───── MATERIAL FOR THIS EXERCISE
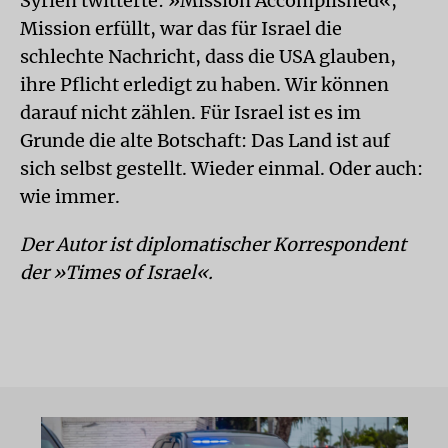
Syrien twitterte: »Mission Accomplished«,
Mission erfüllt, war das für Israel die
schlechte Nachricht, dass die USA glauben,
ihre Pflicht erledigt zu haben. Wir können
darauf nicht zählen. Für Israel ist es im
Grunde die alte Botschaft: Das Land ist auf
sich selbst gestellt. Wieder einmal. Oder auch:
wie immer.
Der Autor ist diplomatischer Korrespondent
der »Times of Israel«.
──────────
Set down the material above exactly. Skip any picture.

Syrien twitterte: »Mission Accomplished«,
Mission erfüllt, war das für Israel die
schlechte Nachricht, dass die USA glauben,
ihre Pflicht erledigt zu haben. Wir können
darauf nicht zählen. Für Israel ist es im
Grunde die alte Botschaft: Das Land ist auf
sich selbst gestellt. Wieder einmal. Oder auch:
wie immer.
Der Autor ist diplomatischer Korrespondent
der »Times of Israel«.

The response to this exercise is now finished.